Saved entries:
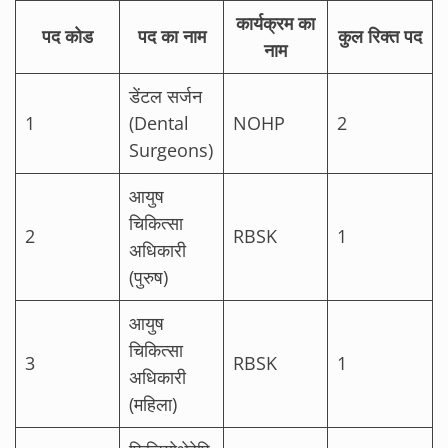
कार्यक्रम का
पद कोड
पद का नाम
कुल रिक्त पद
नाम
डेंटल सर्जन
1
(Dental
NOHP
2
Surgeons)
आयुष
चिकित्सा
2
RBSK
1
अधिकारी
(पुरुष)
आयुष
चिकित्सा
3
RBSK
1
अधिकारी
(महिला)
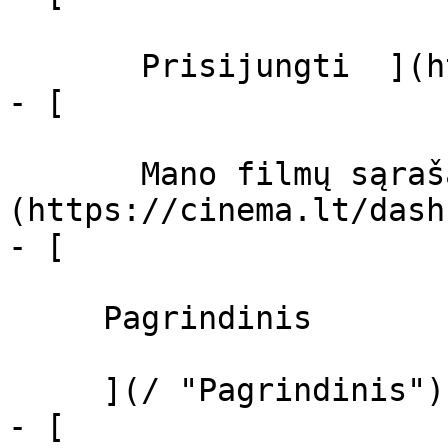
       Prisijungti  ](https://cinema.lt/login)

- [  

       Mano filmų sąrašas  ]
(https://cinema.lt/dash
- [ 

     Pagrindinis 

     ](/ "Pagrindinis")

Your assignment: State the number of lines in the records that hold the string "cinema", and add nothing.

Result of this exercise: 2